Dataset entries:
[Start of section]

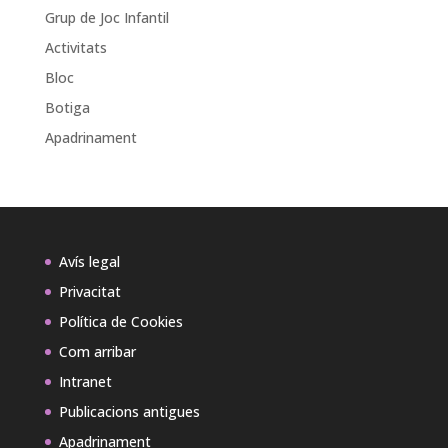
Grup de Joc Infantil
Activitats
Bloc
Botiga
Apadrinament
Avís legal
Privacitat
Política de Cookies
Com arribar
Intranet
Publicacions antigues
Apadrinament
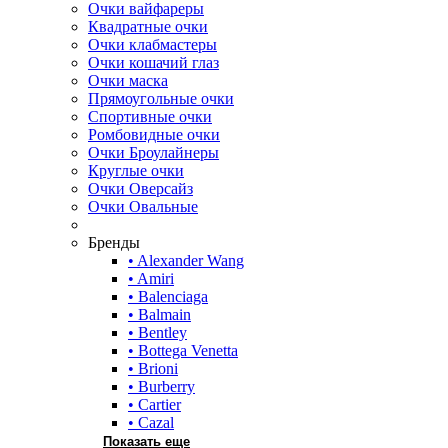
Очки вайфареры
Квадратные очки
Очки клабмастеры
Очки кошачий глаз
Очки маска
Прямоугольные очки
Спортивные очки
Ромбовидные очки
Очки Броулайнеры
Круглые очки
Очки Оверсайз
Очки Овальные
Бренды
• Alexander Wang
• Amiri
• Balenciaga
• Balmain
• Bentley
• Bottega Venetta
• Brioni
• Burberry
• Cartier
• Cazal
Показать еще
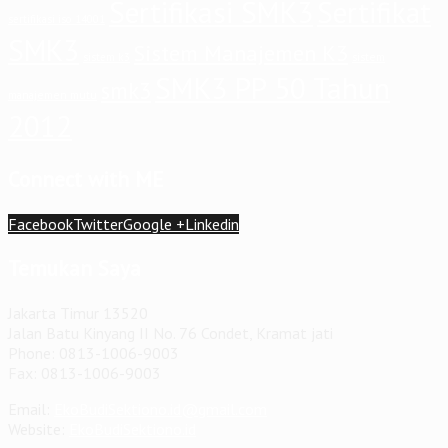
Sertifikasi SMK3
Sertifikat
sertifikasi iso 14001
SMK3
Sistem Manajemen K3
sistem
sistem k3
SMK3 PP 50 Tahun
smk3
manajemen mutu
2012
Connect with ME
Facebook
Twitter
Google +
Linkedin
Temukan Saya
Jakarta Timur 13520
Jalan Batu Kinyang II No. 76 Condet, Kramat jati
Phone: 0813-1006-9003
Fax: 0813-1006-9003
Email:
EkoBudiSektiono.id@gmail.com
Website:
EkoBudiSektiono.id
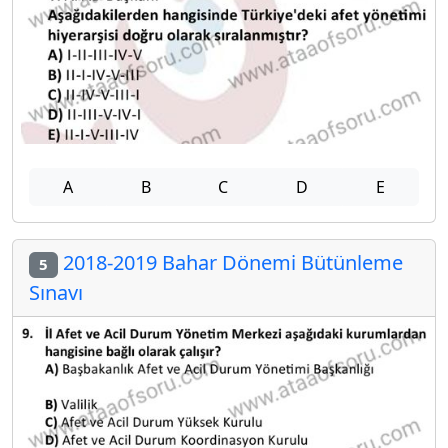
A
B
C
D
E
2018-2019 Bahar Dönemi Bütünleme
5
Sınavı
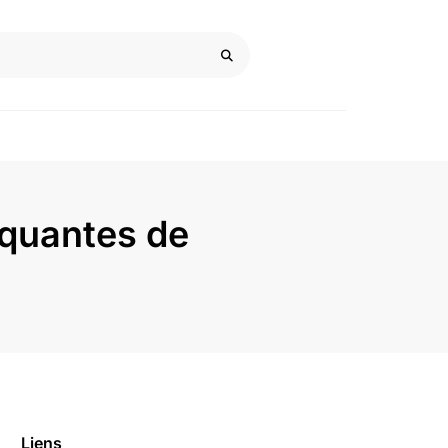
rquantes de
Liens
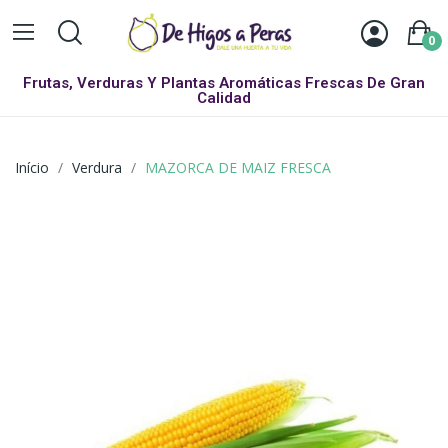
0
Frutas, Verduras Y Plantas Aromáticas Frescas De Gran
Calidad
Início
Verdura
MAZORCA DE MAIZ FRESCA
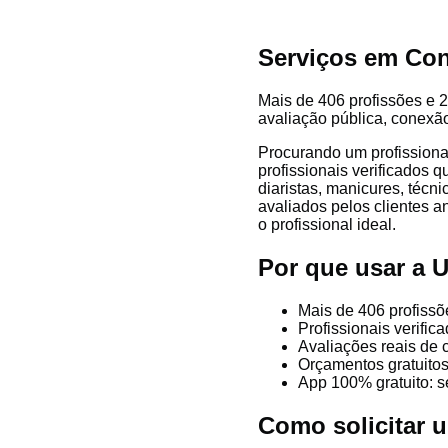
Serviços em Con
Mais de 406 profissões e 2
avaliação pública, conexão
Procurando um profission
profissionais verificados 
diaristas, manicures, técni
avaliados pelos clientes a
o profissional ideal.
Por que usar a 
Mais de 406 profissõ
Profissionais verifi
Avaliações reais de 
Orçamentos gratuitos
App 100% gratuito: s
Como solicitar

[End of section]

EXERCISE PROMPT:
Answer with a number only: how many lines above include the word "Mais"?

RESULT FOR THIS TASK:
2